[WORK INSTRUCTION]
For the string "Replica", find every matching line in the records and copy it.

[[ DATA EXCERPTS, beginning ]]

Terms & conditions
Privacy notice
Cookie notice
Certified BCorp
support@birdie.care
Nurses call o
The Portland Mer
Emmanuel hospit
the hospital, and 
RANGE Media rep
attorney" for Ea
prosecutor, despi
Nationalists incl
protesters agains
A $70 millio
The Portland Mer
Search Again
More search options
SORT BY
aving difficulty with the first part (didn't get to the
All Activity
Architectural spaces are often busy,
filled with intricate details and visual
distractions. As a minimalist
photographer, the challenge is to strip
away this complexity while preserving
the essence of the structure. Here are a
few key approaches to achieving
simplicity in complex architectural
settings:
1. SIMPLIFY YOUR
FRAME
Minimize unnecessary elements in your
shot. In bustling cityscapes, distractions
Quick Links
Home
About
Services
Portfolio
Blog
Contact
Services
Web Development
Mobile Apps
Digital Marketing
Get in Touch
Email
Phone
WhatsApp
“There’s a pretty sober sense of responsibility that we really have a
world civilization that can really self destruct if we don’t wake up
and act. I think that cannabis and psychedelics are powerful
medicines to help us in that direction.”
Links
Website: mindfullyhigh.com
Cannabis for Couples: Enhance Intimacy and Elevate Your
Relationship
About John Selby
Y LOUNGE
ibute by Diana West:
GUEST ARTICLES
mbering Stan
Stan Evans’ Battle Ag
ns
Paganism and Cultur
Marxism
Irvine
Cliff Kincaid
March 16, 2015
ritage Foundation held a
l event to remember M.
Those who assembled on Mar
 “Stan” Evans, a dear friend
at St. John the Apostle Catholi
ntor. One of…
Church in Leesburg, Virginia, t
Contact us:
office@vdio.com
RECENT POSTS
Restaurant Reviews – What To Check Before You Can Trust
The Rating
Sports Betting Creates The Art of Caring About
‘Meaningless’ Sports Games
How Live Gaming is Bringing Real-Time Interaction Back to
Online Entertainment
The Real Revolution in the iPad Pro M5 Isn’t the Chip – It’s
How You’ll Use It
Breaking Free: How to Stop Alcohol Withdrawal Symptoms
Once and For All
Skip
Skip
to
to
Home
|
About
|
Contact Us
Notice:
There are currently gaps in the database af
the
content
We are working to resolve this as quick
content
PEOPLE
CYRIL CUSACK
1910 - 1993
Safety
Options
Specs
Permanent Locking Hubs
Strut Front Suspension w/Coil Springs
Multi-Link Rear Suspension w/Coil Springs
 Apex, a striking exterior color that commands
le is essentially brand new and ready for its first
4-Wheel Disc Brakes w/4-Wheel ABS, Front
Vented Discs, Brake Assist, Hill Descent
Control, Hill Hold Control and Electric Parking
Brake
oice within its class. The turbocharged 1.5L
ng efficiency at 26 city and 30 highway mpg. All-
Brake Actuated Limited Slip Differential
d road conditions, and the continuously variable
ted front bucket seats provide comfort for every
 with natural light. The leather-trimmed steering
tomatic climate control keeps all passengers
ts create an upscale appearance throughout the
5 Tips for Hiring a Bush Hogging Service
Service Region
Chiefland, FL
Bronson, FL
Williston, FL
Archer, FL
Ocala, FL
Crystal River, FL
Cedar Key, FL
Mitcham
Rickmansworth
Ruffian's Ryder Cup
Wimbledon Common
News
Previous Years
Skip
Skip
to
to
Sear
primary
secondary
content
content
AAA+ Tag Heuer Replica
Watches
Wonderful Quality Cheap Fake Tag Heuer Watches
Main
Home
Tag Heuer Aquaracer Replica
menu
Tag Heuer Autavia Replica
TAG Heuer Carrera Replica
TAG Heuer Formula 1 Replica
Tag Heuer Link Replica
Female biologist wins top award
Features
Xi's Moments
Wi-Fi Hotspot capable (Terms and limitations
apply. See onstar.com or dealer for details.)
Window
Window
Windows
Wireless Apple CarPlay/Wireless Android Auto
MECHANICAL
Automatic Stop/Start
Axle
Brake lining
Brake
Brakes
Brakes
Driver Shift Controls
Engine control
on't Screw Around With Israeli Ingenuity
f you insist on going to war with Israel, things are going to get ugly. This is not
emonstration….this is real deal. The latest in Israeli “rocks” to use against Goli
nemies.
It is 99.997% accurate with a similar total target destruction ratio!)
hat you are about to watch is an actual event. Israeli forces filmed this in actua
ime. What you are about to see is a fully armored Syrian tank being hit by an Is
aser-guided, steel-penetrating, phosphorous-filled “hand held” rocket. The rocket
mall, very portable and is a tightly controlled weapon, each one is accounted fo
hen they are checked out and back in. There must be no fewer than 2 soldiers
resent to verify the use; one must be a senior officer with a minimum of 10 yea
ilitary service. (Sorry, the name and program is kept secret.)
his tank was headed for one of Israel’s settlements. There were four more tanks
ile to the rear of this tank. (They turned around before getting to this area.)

[[ DATA EXCERPTS, end ]]

[SOLVED EXERCISE]
AAA+ Tag Heuer Replica
Tag Heuer Aquaracer Replica
Tag Heuer Autavia Replica
TAG Heuer Carrera Replica
TAG Heuer Formula 1 Replica
Tag Heuer Link Replica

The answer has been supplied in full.